* **Exercise prompt**: Each line of the records needs to be written out exactly, with any image left out.

Dataset entries:
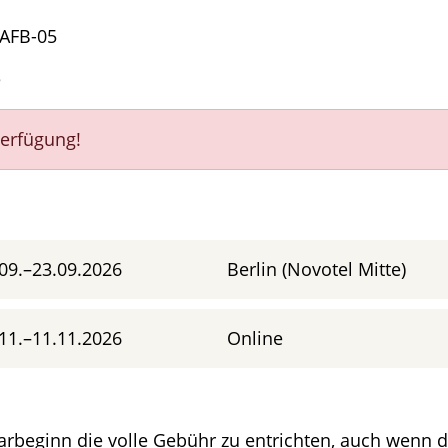
UAFB-05
e
Verfügung!
09.–23.09.2026
Berlin (Novotel Mitte)
11.–11.11.2026
Online
rbeginn die volle Gebühr zu entrichten, auch wenn di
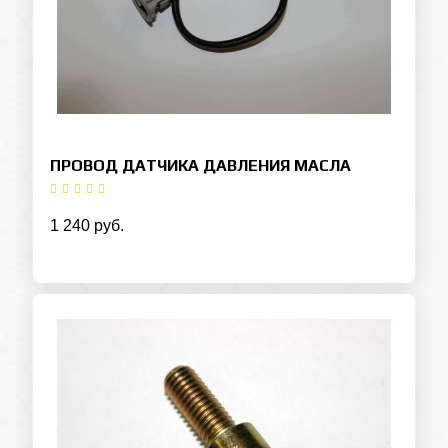
ПРОВОД ДАТЧИКА ДАВЛЕНИЯ МАСЛА
1 240 руб.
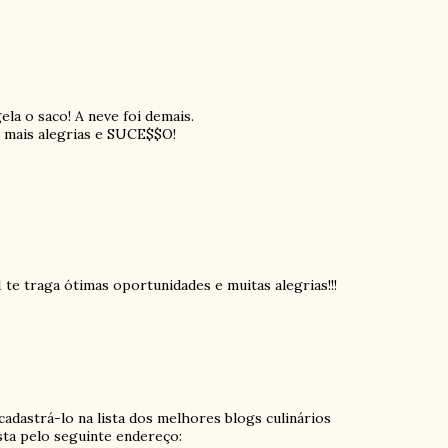
ela o saco! A neve foi demais.
mais alegrias e SUCE$$O!
 te traga ótimas oportunidades e muitas alegrias!!!
 cadastrá-lo na lista dos melhores blogs culinários
ista pelo seguinte endereço:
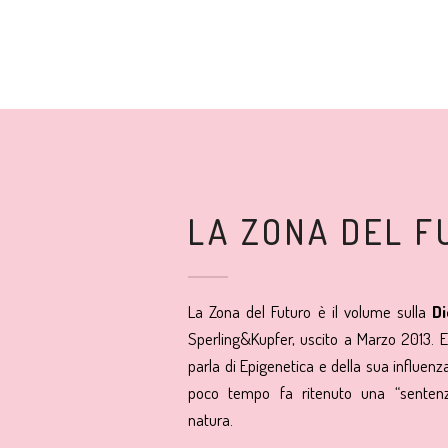
LA ZONA DEL F
La Zona del Futuro è il volume sulla
D
Sperling&Kupfer, uscito a Marzo 2013. E’ 
parla di Epigenetica e della sua influenz
poco tempo fa ritenuto una “sentenza
natura.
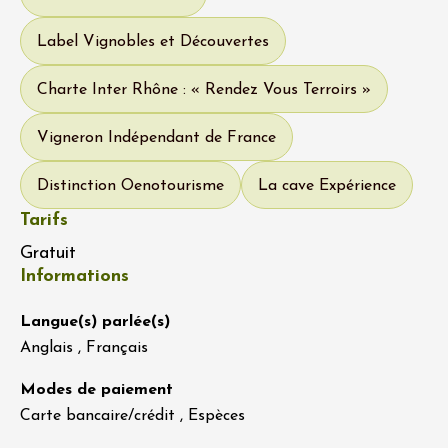
Label Vignobles et Découvertes
Charte Inter Rhône : « Rendez Vous Terroirs »
Vigneron Indépendant de France
Distinction Oenotourisme
La cave Expérience
Tarifs
Gratuit
Informations
Langue(s) parlée(s)
Anglais , Français
Modes de paiement
Carte bancaire/crédit , Espèces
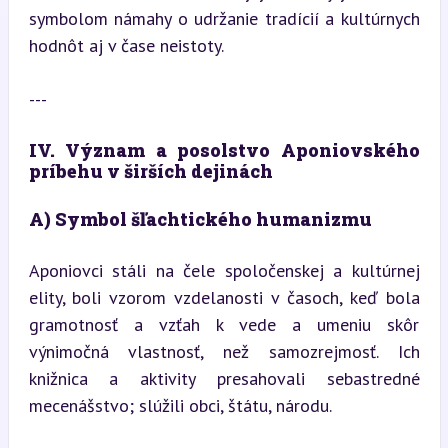
symbolom námahy o udržanie tradícií a kultúrnych 
hodnôt aj v čase neistoty.
---
IV. Význam a posolstvo Aponiovského 
príbehu v širších dejinách
A) Symbol šľachtického humanizmu
Aponiovci stáli na čele spoločenskej a kultúrnej 
elity, boli vzorom vzdelanosti v časoch, keď bola 
gramotnosť a vzťah k vede a umeniu skôr 
výnimočná vlastnosť, než samozrejmosť. Ich 
knižnica a aktivity presahovali sebastredné 
mecenášstvo; slúžili obci, štátu, národu.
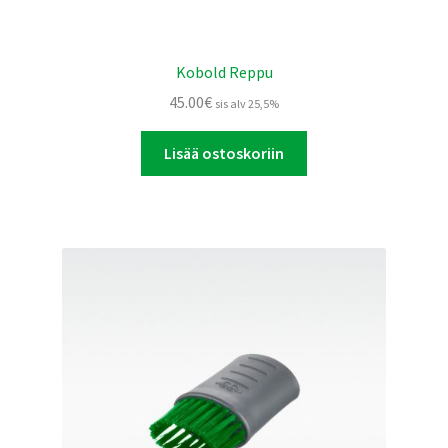
Kobold Reppu
45.00
€
sis alv 25,5%
Lisää ostoskoriin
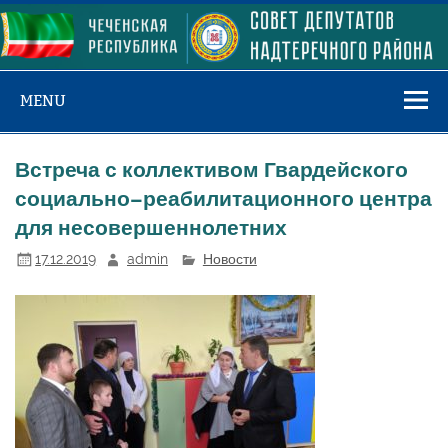
Skip
to
content
MENU
Встреча с коллективом Гвардейского
социально–реабилитационного центра
для несовершеннолетних
17.12.2019
admin
Новости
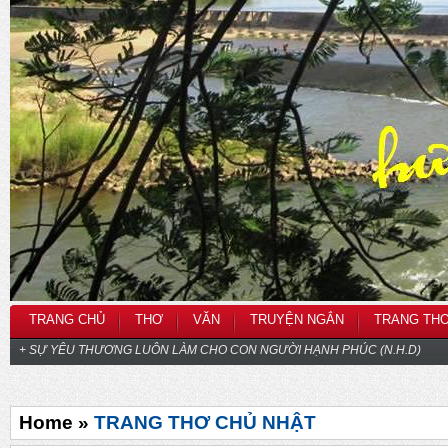
TRANG CHỦ
THƠ
VĂN
TRUYỆN NGẮN
TRANG TH
+ SỰ YÊU THƯƠNG LUÔN LÀM CHO CON NGƯỜI HẠNH PHÚC (N.H.D)
Home »
TRANG THƠ CHỦ NHẬT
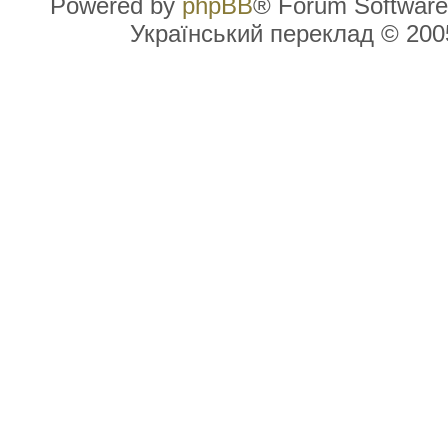
Powered by
phpBB
® Forum Software
Український переклад © 20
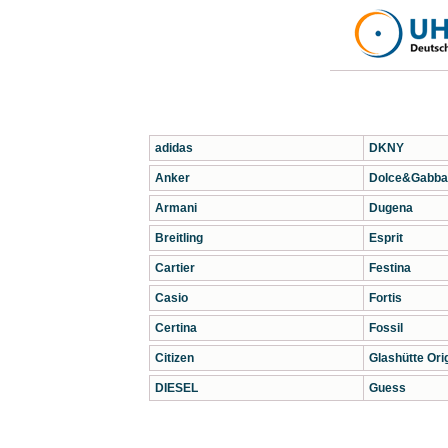
adidas
DKNY
Anker
Dolce&Gabba
Armani
Dugena
Breitling
Esprit
Cartier
Festina
Casio
Fortis
Certina
Fossil
Citizen
Glashütte Orig
DIESEL
Guess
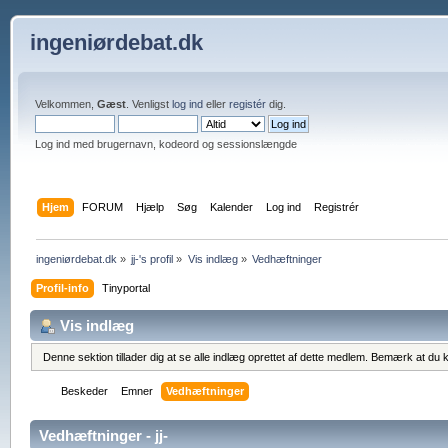
ingeniørdebat.dk
Velkommen,
Gæst
. Venligst
log ind
eller
registér
dig.
Log ind med brugernavn, kodeord og sessionslængde
Hjem
FORUM
Hjælp
Søg
Kalender
Log ind
Registrér
ingeniørdebat.dk
»
jj-'s profil
»
Vis indlæg
»
Vedhæftninger
Profil-info
Tinyportal
Vis indlæg
Denne sektion tillader dig at se alle indlæg oprettet af dette medlem. Bemærk at du k
Beskeder
Emner
Vedhæftninger
Vedhæftninger - jj-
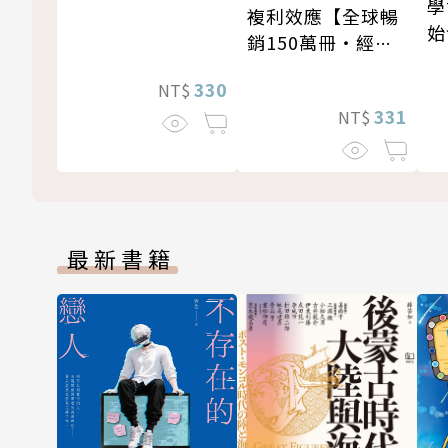
學
複利效應【全球暢
始
銷150萬冊・經典
新修版】
330
NT$
331
NT$
最新書籍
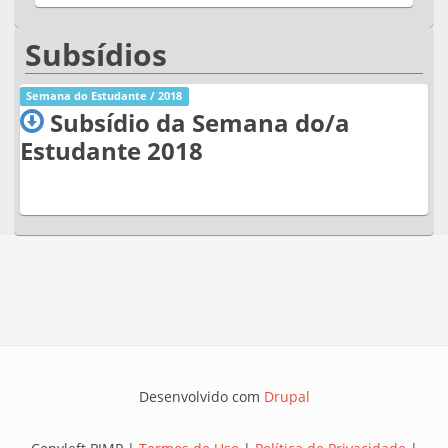
Subsídios
Semana do Estudante / 2018
Subsídio da Semana do/a
Estudante 2018
Desenvolvido com
Drupal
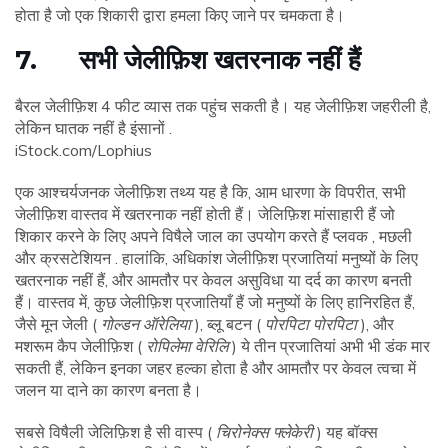
होता है जो एक शिकारी द्वारा हमला किए जाने पर चमकता है।
7. सभी जेलीफ़िश खतरनाक नहीं हैं
बैरल जेलीफ़िश 4 फीट व्यास तक पहुंच सकती है। यह जेलीफ़िश जहरीली है,
लेकिन घातक नहीं है इंसानों .
iStock.com/Lophius
एक आश्चर्यजनक जेलीफ़िश तथ्य यह है कि, आम धारणा के विपरीत, सभी
जेलीफ़िश वास्तव में खतरनाक नहीं होती हैं। जेलिफ़िश मांसाहारी हैं जो
शिकार करने के लिए अपने विषैले जाल का उपयोग करते हैं प्लवक , मछली
और क्रसटेशियन . हालांकि, अधिकांश जेलीफ़िश प्रजातियां मनुष्यों के लिए
खतरनाक नहीं हैं, और आमतौर पर केवल असुविधा या दर्द का कारण बनती
हैं। वास्तव में, कुछ जेलीफ़िश प्रजातियाँ हैं जो मनुष्यों के लिए हानिरहित हैं,
जैसे मून जेली (
गोल्डन ऑरेलिया
), ब्लू बटन (
पोरपिटा पोरपिटा
), और
मशरूम कैप जेलीफ़िश (
रोपिलेमा वेरिलि
) ये तीन प्रजातियां अभी भी डंक मार
सकती हैं, लेकिन इनका जहर हल्का होता है और आमतौर पर केवल त्वचा में
जलन या दाने का कारण बनता है।
सबसे विषैली जेलिफ़िश है सी वास्प (
चिरोनेक्स फ्लेकेरी
) यह बॉक्स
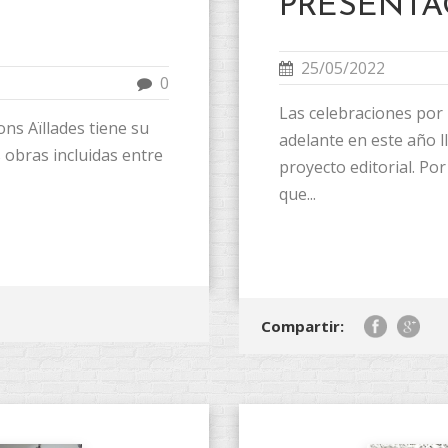
PRESENTA
25/05/2022
0
Las celebraciones por
s Aïllades tiene su
adelante en este año 
 obras incluidas entre
proyecto editorial. P
que...
Compartir:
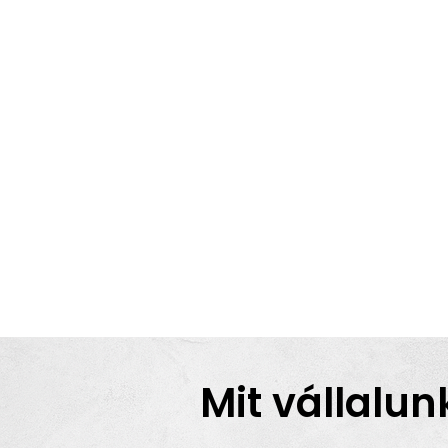
Mit vállalun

* **Solution for this task**:
UAFB-05
e
Verfügung!
09.–23.09.2026
Berlin (Novotel Mitte)
11.–11.11.2026
Online
rbeginn die volle Gebühr zu entrichten, auch wenn di
ПРОВОД ДАТЧИКА ДАВЛЕНИЯ МАСЛА
1 240 руб.
ela o saco! A neve foi demais.
mais alegrias e SUCE$$O!
 te traga ótimas oportunidades e muitas alegrias!!!
 cadastrá-lo na lista dos melhores blogs culinários
ista pelo seguinte endereço:
LA ZONA DEL F
La Zona del Futuro è il volume sulla
D
Sperling&Kupfer, uscito a Marzo 2013. E’ 
parla di Epigenetica e della sua influenz
poco tempo fa ritenuto una “sentenza
natura.
Label Vignobles et Découvertes
Charte Inter Rhône : « Rendez Vous Terroirs »
Vigneron Indépendant de France
Distinction Oenotourisme
La cave Expérience
Tarifs
Gratuit
Informations
Langue(s) parlée(s)
Anglais , Français
Modes de paiement
Carte bancaire/crédit , Espèces
symbolom námahy o udržanie tradícií a kultúrnych 
hodnôt aj v čase neistoty.
---
IV. Význam a posolstvo Aponiovského 
príbehu v širších dejinách
A) Symbol šľachtického humanizmu
Aponiovci stáli na čele spoločenskej a kultúrnej 
elity, boli vzorom vzdelanosti v časoch, keď bola 
gramotnosť a vzťah k vede a umeniu skôr 
výnimočná vlastnosť, než samozrejmosť. Ich 
knižnica a aktivity presahovali sebastredné 
mecenášstvo; slúžili obci, štátu, národu.
Kobold Reppu
45.00
€
sis alv 25,5%
Lisää ostoskoriin
Skip
to
content
MENU
Встреча с коллективом Гвардейского
социально–реабилитационного центра
для несовершеннолетних
17.12.2019
admin
Новости
TRANG CHỦ
THƠ
VĂN
TRUYỆN NGẮN
TRANG TH
+ SỰ YÊU THƯƠNG LUÔN LÀM CHO CON NGƯỜI HẠNH PHÚC (N.H.D)
Home »
TRANG THƠ CHỦ NHẬT
Powered by
phpBB
® Forum Software
Український переклад © 20
adidas
DKNY
Anker
Dolce&Gabba
Armani
Dugena
Breitling
Esprit
Cartier
Festina
Casio
Fortis
Certina
Fossil
Citizen
Glashütte Orig
DIESEL
Guess
ingeniørdebat.dk
Velkommen,
Gæst
. Venligst
log ind
eller
registér
dig.
Log ind med brugernavn, kodeord og sessionslængde
Hjem
FORUM
Hjælp
Søg
Kalender
Log ind
Registrér
ingeniørdebat.dk
»
jj-'s profil
»
Vis indlæg
»
Vedhæftninger
Profil-info
Tinyportal
Vis indlæg
Denne sektion tillader dig at se alle indlæg oprettet af dette medlem. Bemærk at du k
Beskeder
Emner
Vedhæftninger
Vedhæftninger - jj-
學
複利效應【全球暢
始
銷150萬冊・經典
新修版】
330
NT$
331
NT$
最新書籍
Subsídios
Semana do Estudante / 2018
Subsídio da Semana do/a
Estudante 2018
Desenvolvido com
Drupal
होता है जो एक शिकारी द्वारा हमला किए जाने पर चमकता है।
7. सभी जेलीफ़िश खतरनाक नहीं हैं
बैरल जेलीफ़िश 4 फीट व्यास तक पहुंच सकती है। यह जेलीफ़िश जहरीली है,
लेकिन घातक नहीं है इंसानों .
iStock.com/Lophius
एक आश्चर्यजनक जेलीफ़िश तथ्य यह है कि, आम धारणा के विपरीत, सभी
जेलीफ़िश वास्तव में खतरनाक नहीं होती हैं। जेलिफ़िश मांसाहारी हैं जो
शिकार करने के लिए अपने विषैले जाल का उपयोग करते हैं प्लवक , मछली
और क्रसटेशियन . हालांकि, अधिकांश जेलीफ़िश प्रजातियां मनुष्यों के लिए
खतरनाक नहीं हैं, और आमतौर पर केवल असुविधा या दर्द का कारण बनती
हैं। वास्तव में, कुछ जेलीफ़िश प्रजातियाँ हैं जो मनुष्यों के लिए हानिरहित हैं,
जैसे मून जेली (
गोल्डन ऑरेलिया
), ब्लू बटन (
पोरपिटा पोरपिटा
), और
मशरूम कैप जेलीफ़िश (
रोपिलेमा वेरिलि
) ये तीन प्रजातियां अभी भी डंक मार
सकती हैं, लेकिन इनका जहर हल्का होता है और आमतौर पर केवल त्वचा में
जलन या दाने का कारण बनता है।
सबसे विषैली जेलिफ़िश है सी वास्प (
चिरोनेक्स फ्लेकेरी
) यह बॉक्स
PRESENTA
25/05/2022
0
Las celebraciones por
s Aïllades tiene su
adelante en este año 
 obras incluidas entre
proyecto editorial. P
que...
Compartir:
Mit vállalun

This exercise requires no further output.